What needs to be done: Pull every line that includes the word "browsers" from the data.

(Saved data entries)
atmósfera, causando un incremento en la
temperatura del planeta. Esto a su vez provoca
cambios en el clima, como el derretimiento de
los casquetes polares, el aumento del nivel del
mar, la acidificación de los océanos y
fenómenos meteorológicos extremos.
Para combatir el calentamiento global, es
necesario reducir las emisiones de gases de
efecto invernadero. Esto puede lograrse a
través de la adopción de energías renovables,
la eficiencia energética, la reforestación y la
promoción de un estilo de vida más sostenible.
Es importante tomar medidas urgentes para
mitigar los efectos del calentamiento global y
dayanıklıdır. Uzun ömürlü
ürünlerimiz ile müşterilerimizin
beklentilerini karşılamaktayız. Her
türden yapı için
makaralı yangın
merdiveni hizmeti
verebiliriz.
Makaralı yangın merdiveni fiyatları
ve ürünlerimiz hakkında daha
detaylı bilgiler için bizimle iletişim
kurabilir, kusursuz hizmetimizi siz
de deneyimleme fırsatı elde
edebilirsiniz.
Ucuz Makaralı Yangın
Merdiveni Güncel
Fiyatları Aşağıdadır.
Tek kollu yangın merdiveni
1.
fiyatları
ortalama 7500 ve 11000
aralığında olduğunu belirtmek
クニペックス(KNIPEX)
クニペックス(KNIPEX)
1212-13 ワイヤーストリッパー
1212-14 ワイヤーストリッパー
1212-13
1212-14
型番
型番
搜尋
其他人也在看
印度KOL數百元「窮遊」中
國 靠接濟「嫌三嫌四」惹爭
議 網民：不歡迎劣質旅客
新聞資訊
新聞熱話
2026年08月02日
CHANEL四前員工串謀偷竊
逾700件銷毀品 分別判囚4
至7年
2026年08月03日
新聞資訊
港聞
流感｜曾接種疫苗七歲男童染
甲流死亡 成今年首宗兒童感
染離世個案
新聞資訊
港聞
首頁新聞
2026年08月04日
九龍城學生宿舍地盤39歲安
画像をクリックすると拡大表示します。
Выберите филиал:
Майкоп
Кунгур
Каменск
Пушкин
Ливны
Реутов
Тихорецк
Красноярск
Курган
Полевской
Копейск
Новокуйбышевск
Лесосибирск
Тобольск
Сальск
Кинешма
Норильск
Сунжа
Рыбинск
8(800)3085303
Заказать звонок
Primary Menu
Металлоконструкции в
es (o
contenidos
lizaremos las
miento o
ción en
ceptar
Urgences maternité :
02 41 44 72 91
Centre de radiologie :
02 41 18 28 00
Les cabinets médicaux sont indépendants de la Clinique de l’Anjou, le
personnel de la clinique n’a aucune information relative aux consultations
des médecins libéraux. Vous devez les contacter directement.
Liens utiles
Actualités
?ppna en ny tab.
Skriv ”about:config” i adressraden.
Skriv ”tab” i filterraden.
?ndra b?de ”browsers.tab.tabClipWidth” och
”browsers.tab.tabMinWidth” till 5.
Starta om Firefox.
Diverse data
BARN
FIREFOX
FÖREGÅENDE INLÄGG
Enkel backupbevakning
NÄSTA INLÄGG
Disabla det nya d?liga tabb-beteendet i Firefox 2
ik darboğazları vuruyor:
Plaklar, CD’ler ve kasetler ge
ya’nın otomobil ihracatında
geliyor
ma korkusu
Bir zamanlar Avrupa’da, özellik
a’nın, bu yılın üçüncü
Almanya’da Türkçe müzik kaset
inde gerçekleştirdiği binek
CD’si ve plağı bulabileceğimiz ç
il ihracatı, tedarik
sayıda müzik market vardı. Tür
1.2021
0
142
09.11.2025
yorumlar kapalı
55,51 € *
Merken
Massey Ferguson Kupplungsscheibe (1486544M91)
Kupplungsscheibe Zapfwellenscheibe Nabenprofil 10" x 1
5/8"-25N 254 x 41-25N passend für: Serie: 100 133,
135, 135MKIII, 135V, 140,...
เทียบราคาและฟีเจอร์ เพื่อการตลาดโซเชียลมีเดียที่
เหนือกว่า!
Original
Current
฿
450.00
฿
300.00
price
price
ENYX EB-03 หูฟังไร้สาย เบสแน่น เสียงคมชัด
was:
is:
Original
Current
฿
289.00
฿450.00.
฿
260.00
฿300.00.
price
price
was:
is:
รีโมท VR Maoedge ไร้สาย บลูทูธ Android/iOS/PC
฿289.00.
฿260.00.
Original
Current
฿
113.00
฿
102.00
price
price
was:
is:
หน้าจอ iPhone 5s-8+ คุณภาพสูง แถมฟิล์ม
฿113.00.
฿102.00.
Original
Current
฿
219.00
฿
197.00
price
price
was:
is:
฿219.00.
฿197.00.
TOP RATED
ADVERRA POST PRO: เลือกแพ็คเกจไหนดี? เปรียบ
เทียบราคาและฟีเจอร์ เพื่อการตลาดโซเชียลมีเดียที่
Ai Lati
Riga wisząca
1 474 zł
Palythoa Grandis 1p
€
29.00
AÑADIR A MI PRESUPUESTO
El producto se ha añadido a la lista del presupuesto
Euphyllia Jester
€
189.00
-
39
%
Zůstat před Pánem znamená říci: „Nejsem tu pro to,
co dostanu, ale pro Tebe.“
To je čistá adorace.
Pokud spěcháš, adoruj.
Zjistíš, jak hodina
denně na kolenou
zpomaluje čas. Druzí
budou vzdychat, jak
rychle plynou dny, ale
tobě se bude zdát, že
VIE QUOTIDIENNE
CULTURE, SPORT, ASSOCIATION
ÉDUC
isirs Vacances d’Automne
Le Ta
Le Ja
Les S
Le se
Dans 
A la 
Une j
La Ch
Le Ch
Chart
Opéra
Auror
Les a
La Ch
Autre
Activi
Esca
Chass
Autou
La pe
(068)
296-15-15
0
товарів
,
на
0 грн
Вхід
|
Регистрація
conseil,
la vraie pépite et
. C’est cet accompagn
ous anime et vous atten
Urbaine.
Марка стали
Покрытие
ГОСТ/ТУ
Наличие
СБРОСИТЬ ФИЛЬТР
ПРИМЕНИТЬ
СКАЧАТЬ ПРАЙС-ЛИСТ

Exercise output:
?ndra b?de ”browsers.tab.tabClipWidth” och
”browsers.tab.tabMinWidth” till 5.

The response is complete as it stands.